**EXERCISE**. Everything in the entries below should be restated exactly, except for the pictures.

**MATERIAL SUPPLIED**.
_ _ _
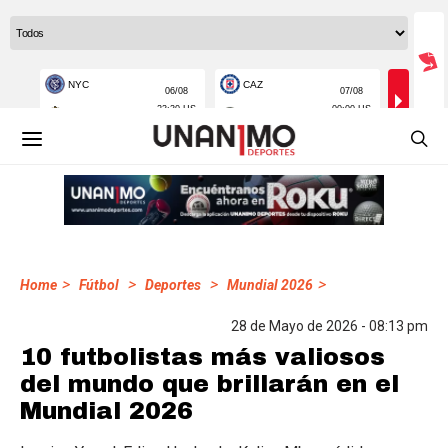
>
>
>
>
Home
Fútbol
Deportes
Mundial 2026
28 de Mayo de 2026 - 08:13 pm
10 futbolistas más valiosos
del mundo que brillarán en el
Mundial 2026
_ _ _
**COMPLETED TASK**.
>
>
>
>
Home
Fútbol
Deportes
Mundial 2026
28 de Mayo de 2026 - 08:13 pm
10 futbolistas más valiosos
del mundo que brillarán en el
Mundial 2026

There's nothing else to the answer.